Records contained in a dataset:
•••
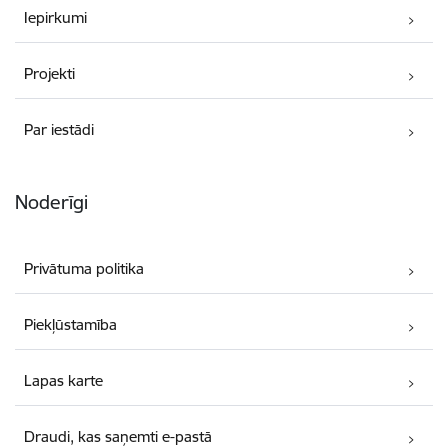
Iepirkumi
Projekti
Par iestādi
Noderīgi
Privātuma politika
Piekļūstamība
Lapas karte
Draudi, kas saņemti e-pastā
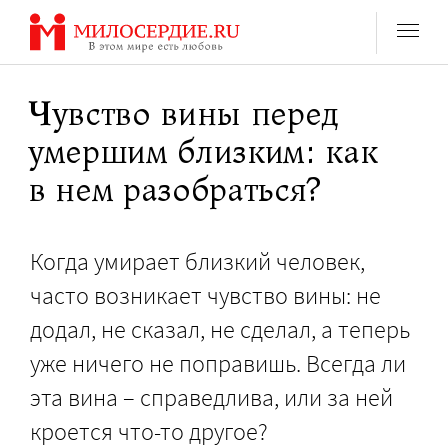
Перейти
к
содержанию
Чувство вины перед
умершим близким: как
в нем разобраться?
Когда умирает близкий человек,
часто возникает чувство вины: не
додал, не сказал, не сделал, а теперь
уже ничего не поправишь. Всегда ли
эта вина – справедлива, или за ней
кроется что-то другое?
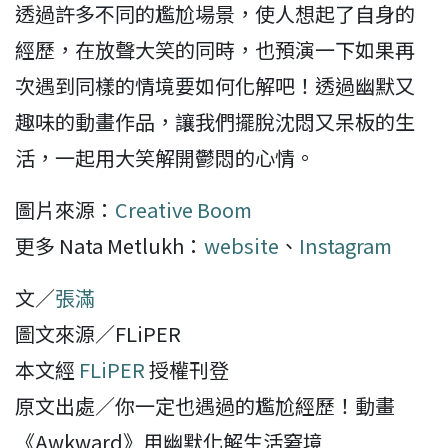
透過許多不同的尷尬場景，使人想起了自身的
經歷，在放聲大笑的同時，也預演一下如果再
次遇到同樣的情境要如何化解吧！透過幽默又
趣味的動畫作品，讓我們擺脫沈悶又呆板的生
活，一起用大笑解開鬱悶的心情。
圖片來源：
Creative Boom
更多 Nata Metlukh：
website
、
Instagram
文／
張滿
圖文來源／FLiPER
本文經
FLiPER
授權刊登
原文出處／你一定也遇過的尷尬經歷！動畫
《Awkward》用幽默化解生活窘境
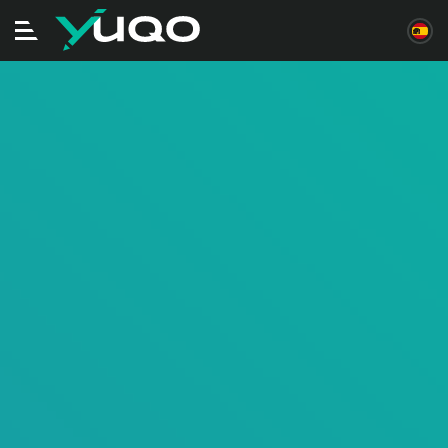
Alternar
navegación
•••
Task directions:
Beginning with the line that contains "趣味的動畫作品，讓我們擺脫沈悶又呆板的生", output every line down to the last line of the entries above exactly as written, apart from the pictures.

Final answer:
趣味的動畫作品，讓我們擺脫沈悶又呆板的生
活，一起用大笑解開鬱悶的心情。
圖片來源：
Creative Boom
更多 Nata Metlukh：
website
、
Instagram
文／
張滿
圖文來源／FLiPER
本文經
FLiPER
授權刊登
原文出處／你一定也遇過的尷尬經歷！動畫
《Awkward》用幽默化解生活窘境
Alternar
navegación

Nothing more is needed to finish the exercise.